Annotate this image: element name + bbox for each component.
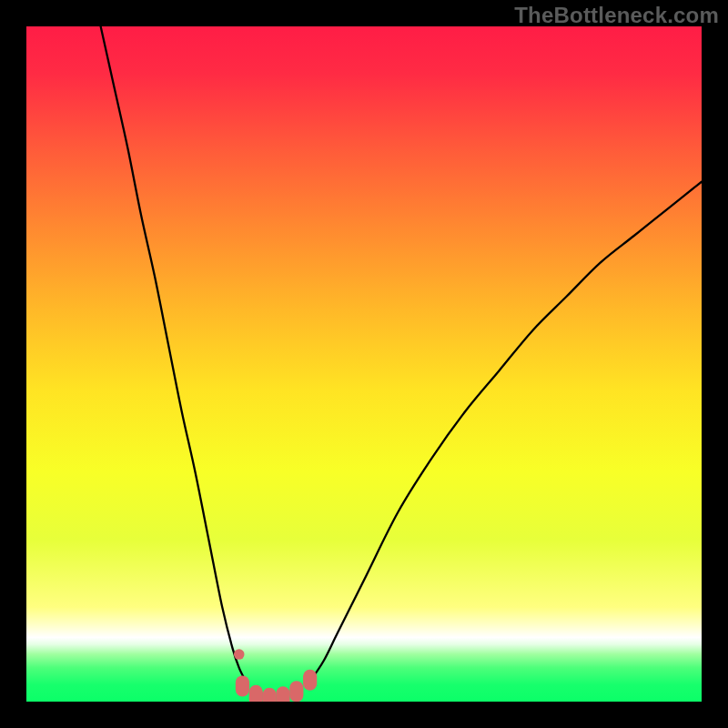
marker-dot-a xyxy=(234,649,245,660)
plot-area xyxy=(26,26,702,702)
marker-bar-c xyxy=(249,685,263,702)
marker-bar-f xyxy=(289,681,303,702)
marker-bar-d xyxy=(263,688,277,702)
marker-bar-g xyxy=(303,670,317,691)
marker-bar-b xyxy=(236,675,249,696)
watermark-text: TheBottleneck.com xyxy=(514,3,719,28)
chart-frame: TheBottleneck.com xyxy=(0,0,728,728)
marker-bar-e xyxy=(276,686,289,702)
chart-svg xyxy=(26,26,702,702)
gradient-background xyxy=(26,26,702,702)
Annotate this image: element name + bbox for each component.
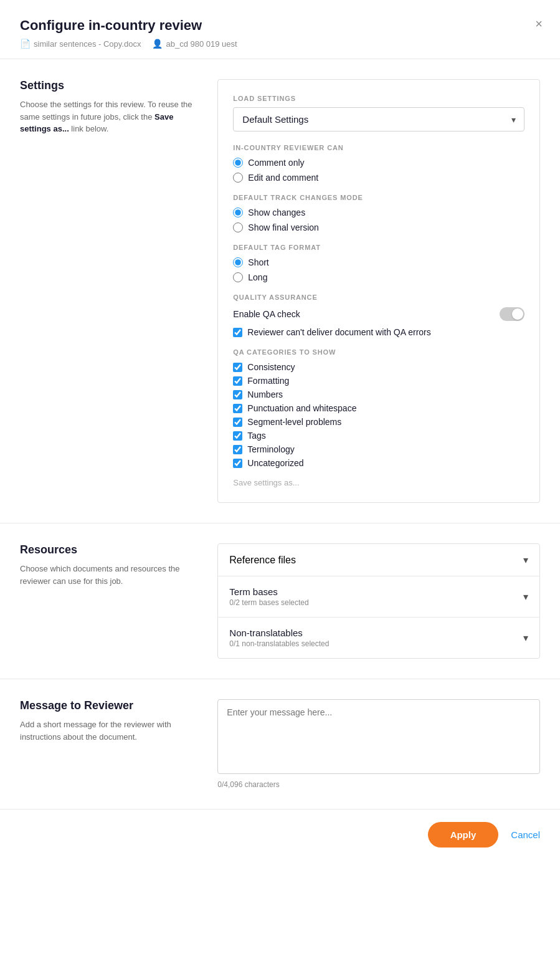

- - -

- [WHAT YOU ARE ASKED TO DO]:
Where an entry includes an image, skip the image and return everything else exactly.

- [REPLY]:
Annotate this image: element name + bbox for each component.
marker-dot-a xyxy=(234,649,245,660)
plot-area xyxy=(26,26,702,702)
marker-bar-c xyxy=(249,685,263,702)
marker-bar-f xyxy=(289,681,303,702)
marker-bar-d xyxy=(263,688,277,702)
marker-bar-g xyxy=(303,670,317,691)
marker-bar-b xyxy=(236,675,249,696)
watermark-text: TheBottleneck.com xyxy=(514,3,719,28)
chart-frame: TheBottleneck.com xyxy=(0,0,728,728)
marker-bar-e xyxy=(276,686,289,702)
chart-svg xyxy=(26,26,702,702)
gradient-background xyxy=(26,26,702,702)
Annotate this image: element name + bbox for each component.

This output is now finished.